_Directions for this task_
The data below should be copied out exactly, with its pictures omitted.

_Stored data_
────
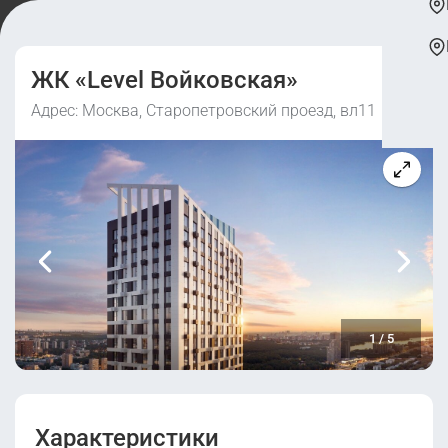
ЖК «Level Войковская»
Адрес: Москва, Старопетровский проезд, вл11
1
/
5
Характеристики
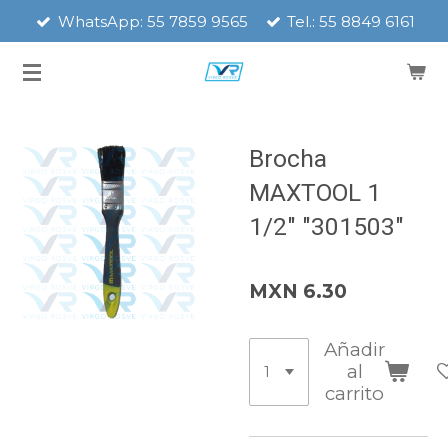
WhatsApp: 55 7859 9565
Tel.: 55 8849 6161
Ir
al
contenido
principal
Brocha
MAXTOOL 1
1/2" "301503"
MXN 6.30
Añadir
al
carrito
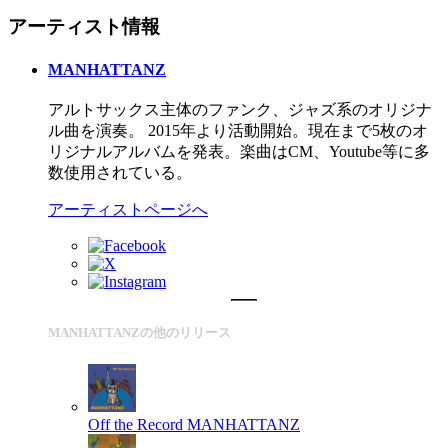
アーティスト情報
MANHATTANZ
アルトサックス主体のファンク、ジャズ系のオリジナ
ル曲を演奏。 2015年より活動開始。現在まで5枚のオ
リジナルアルバムを発表。楽曲はCM、Youtube等に多
数使用されている。
アーティストページへ
MANHATTANZの他のリリース
Off the Record
MANHATTANZ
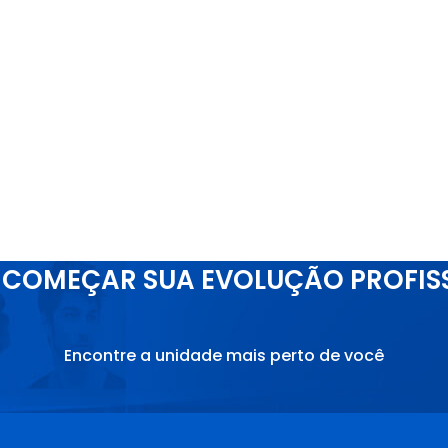
COMEÇAR SUA EVOLUÇÃO PROFIS
Encontre a unidade mais perto de você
────
_Reply to the task_
ЖК «Level Войковская»
Адрес: Москва, Старопетровский проезд, вл11
1
/
5
Характеристики
WhatsApp: 55 7859 9565
Tel.: 55 8849 6161
Ir
al
contenido
principal
Brocha
MAXTOOL 1
1/2" "301503"
MXN 6.30
Añadir
al
carrito
アーティスト情報
MANHATTANZ
アルトサックス主体のファンク、ジャズ系のオリジナ
ル曲を演奏。 2015年より活動開始。現在まで5枚のオ
リジナルアルバムを発表。楽曲はCM、Youtube等に多
数使用されている。
アーティストページへ
MANHATTANZの他のリリース
Off the Record
MANHATTANZ
COMEÇAR SUA EVOLUÇÃO PROFIS
Encontre a unidade mais perto de você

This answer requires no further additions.